*Material supplied*
------------------------------
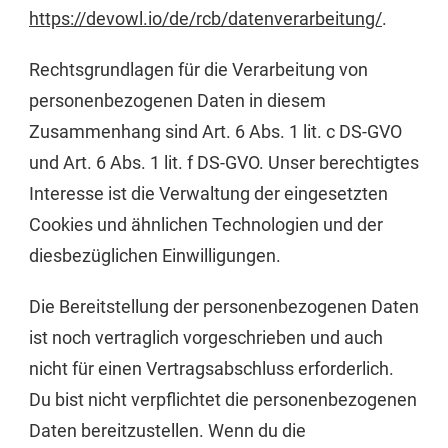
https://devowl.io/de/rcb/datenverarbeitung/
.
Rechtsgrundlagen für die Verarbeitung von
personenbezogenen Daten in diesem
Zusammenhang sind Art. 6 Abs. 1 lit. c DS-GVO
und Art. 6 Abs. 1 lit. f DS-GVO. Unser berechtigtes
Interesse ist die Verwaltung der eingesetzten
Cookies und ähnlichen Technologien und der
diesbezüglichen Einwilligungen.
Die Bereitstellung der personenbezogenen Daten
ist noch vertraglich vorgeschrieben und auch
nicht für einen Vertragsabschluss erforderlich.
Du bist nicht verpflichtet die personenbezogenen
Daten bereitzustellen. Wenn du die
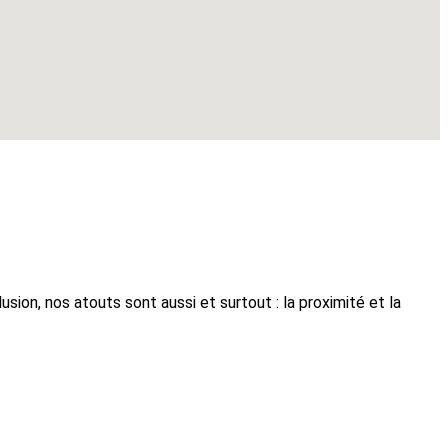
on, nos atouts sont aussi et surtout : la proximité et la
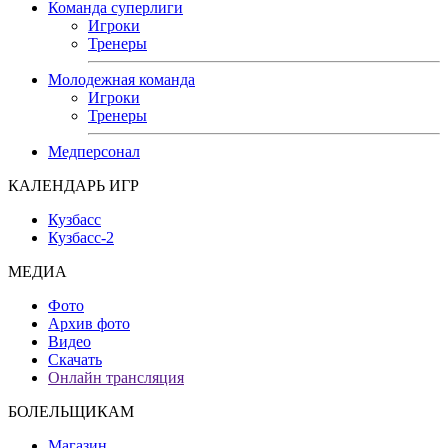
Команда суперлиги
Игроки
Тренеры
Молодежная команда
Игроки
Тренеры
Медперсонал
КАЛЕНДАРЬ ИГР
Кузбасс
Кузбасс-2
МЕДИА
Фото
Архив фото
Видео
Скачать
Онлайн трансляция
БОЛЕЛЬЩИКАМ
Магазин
------------------------------
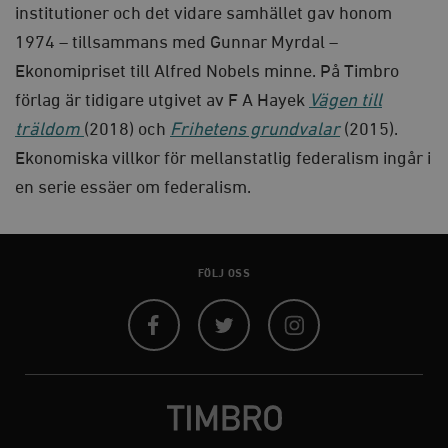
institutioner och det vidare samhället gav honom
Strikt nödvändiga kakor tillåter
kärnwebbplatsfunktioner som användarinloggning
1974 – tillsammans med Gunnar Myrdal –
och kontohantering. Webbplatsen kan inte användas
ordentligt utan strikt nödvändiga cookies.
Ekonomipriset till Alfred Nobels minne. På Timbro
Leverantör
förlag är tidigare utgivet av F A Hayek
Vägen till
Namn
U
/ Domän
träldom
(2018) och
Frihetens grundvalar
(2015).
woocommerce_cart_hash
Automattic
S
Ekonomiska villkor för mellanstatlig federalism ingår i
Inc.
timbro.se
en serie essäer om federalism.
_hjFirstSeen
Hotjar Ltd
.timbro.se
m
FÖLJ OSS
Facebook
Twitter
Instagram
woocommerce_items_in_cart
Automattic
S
------------------------------
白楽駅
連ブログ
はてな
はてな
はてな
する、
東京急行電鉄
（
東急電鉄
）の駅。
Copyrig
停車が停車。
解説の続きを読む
------------------------------
*Exercise aim*
Count the lines of the data that include the string "nicht", and give only that number.

*Exercise solution*
2